Dr. John F. Carney III, chancellor of the University of Missouri-Rolla, has received the 2007 Kenneth A. Stonex National Roadside Safety Award from the Transportation Research Board, a part of the National Academy of Sciences.
Carney was selected for the award based on his contributions to the field of roadside safety. The award was presented to Carney by the Roadside Safety Features Committee at the Transportation Research Board’s 86th Annual Meeting in Washington D.C.
An international expert on impact attenuation devices, Carney holds 10 patents in this area of research and has authored more than 140 technical publications in the structural mechanics area. He designed one of the first truck-mounted attenuators.
Carney also developed reusable, maintenance-free crash cushions that can collapse, dissipate kinetic energy and then regain their original shape. Many of these patented devices can be found lining highways all around the country, including in St. Louis.
“Everyone who travels America’s highways owes a debt of thanks to Jack Carney and other safety researchers who have helped save countless lives by developing safer guardrails and other roadside safety devices,” says Dr. Michael Meyer, Transportation Research Board chair and professor of civil and environmental engineering at Georgia Institute of Technology. “The Stonex Award, which is named after one of the pioneers in the field, recognizes Jack’s 30 years of research and leadership on roadside safety issues."
The Kenneth A. Stonex Award takes its name from a General Motors engineer who was active in the 1940s and 1950s. Many of the concepts developed by Stonex and GM to eliminate hazardous terrain and obstacles have been incorporated in the U.S. Interstate Highway System and urban freeway networks.
Carney earned a bachelor’s degree in civil engineering and graduated first in his class from Merrimack College in 1963. He then received a National Defense Education Act Fellowship and enrolled at Northwestern University, where he earned a master’s and doctoral degrees in civil engineering in 1964 and 1966, respectively.

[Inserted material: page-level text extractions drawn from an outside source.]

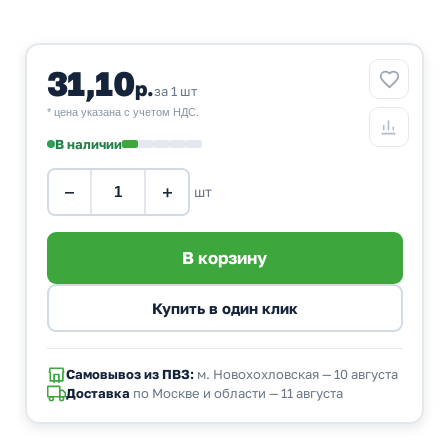
31,10
р.
за 1 шт
* цена указана с учетом НДС.
В наличии
−
+
шт
Самовывоз из ПВЗ:
м. Новохохловская — 10 августа
Доставка
по Москве и области — 11 августа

His first academic appointment took him to the University of Connecticut, where he stayed for 15 years before joining Auburn University as professor and head of civil engineering. He stayed at Auburn for two years before accepting a position as professor of civil engineering at Vanderbilt University, where he led the school’s structures area of civil engineering before moving into the administrative ranks in 1989. Carney first served as associate dean for graduate affairs before becoming associate dean for research and graduate affairs in 1993.
Carney’s next stop took him to Worcester Polytechnic Institute, where he served as provost and vice president of academic affairs until accepting his current position in 2005.
Carney has been a leader in academic research field as well. He served as the Transportation Research Board Committee chair for six years and served as a longtime member of the executive committee of the Highway Division of the American Society of Civil Engineers, of which he is a fellow. In addition, he was been involved with a number of National Research Council committees.